In this case, the question is: are events "expensive" relative to the time taken for JobFunction to execute? It would help to publish some absolute figures: How long does the process take when "unthreaded"? Is it months, or a few femtoseconds?
What happens to the time as you increase the threadpool size? Try a pool size of 1, then 2 then 4, etc.
Also, as you've had some issues with threadpools here in the past, I'd suggest some debug
to count the number of times that your threadfunction is actually invoked... does it match what you expect?
Picking a figure out of the air (without knowing anything about your target system, and assuming you're not doing anything 'huge' in code you haven't shown), I'd expect the "event overhead" of each "job" to be measured in microseconds. Maybe a hundred or so. If the time taken to perform the algorithm in JobFunction is not significantly MORE than this time, then your threads are likely to cost you time rather than save it.

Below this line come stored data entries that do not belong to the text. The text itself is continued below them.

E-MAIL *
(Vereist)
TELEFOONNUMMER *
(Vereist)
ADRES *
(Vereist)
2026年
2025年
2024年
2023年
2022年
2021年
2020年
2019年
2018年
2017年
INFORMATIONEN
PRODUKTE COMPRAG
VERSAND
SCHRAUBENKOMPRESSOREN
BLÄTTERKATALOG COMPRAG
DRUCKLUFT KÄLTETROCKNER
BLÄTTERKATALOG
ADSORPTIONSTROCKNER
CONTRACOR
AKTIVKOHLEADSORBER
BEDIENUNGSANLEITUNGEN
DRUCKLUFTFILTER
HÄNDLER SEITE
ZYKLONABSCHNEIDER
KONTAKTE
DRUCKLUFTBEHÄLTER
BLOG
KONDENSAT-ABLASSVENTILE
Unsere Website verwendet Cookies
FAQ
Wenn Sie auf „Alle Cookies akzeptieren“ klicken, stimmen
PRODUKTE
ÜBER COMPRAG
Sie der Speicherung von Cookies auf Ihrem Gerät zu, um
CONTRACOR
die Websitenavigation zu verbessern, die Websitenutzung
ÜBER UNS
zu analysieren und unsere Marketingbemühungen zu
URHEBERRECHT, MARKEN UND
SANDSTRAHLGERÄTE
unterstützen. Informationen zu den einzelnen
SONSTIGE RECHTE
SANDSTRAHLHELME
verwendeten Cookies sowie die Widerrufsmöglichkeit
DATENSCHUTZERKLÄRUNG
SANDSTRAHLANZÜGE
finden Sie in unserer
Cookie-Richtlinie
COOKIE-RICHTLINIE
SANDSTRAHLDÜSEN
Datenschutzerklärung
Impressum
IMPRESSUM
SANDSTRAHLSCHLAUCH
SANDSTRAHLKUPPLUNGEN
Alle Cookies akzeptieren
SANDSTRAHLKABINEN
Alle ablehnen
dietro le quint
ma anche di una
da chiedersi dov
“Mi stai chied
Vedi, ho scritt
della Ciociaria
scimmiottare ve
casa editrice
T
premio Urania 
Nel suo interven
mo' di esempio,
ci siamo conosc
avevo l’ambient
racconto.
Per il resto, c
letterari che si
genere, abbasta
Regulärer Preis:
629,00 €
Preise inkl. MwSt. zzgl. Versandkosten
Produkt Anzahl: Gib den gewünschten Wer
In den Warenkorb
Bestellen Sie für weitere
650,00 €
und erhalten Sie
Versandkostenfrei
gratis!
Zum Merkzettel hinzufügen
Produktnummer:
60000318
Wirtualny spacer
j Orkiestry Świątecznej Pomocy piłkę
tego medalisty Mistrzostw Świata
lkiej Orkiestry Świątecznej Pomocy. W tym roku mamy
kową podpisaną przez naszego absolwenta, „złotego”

As mentioned previously, the amount of overhead added by threading depends on the relative amount of time taken to do the "jobs" that you defined. So it is important to find a balance in the size of the work chunks that minimizes the number of pieces but does not leave processors idle waiting for the last group of computations to complete.
Your coding approach has increased the amount of overhead work by actively looking for an idle thread to supply with new work. The operating system is already keeping track of that and doing it a lot more efficiently. Also, your function ThreadPool::addJob() may find that all of the threads are in use and be unable to delegate the work. But it does not provide any return code related to that issue. If you are not checking for this condition in some way and are not noticing errors in the results, it means that there are idle processors always. I would suggest reorganizing the code so that addJob() does what it is named -- adds a job ONLY (without finding or even caring who does the job) while each worker thread actively gets new work when it is done with its existing work.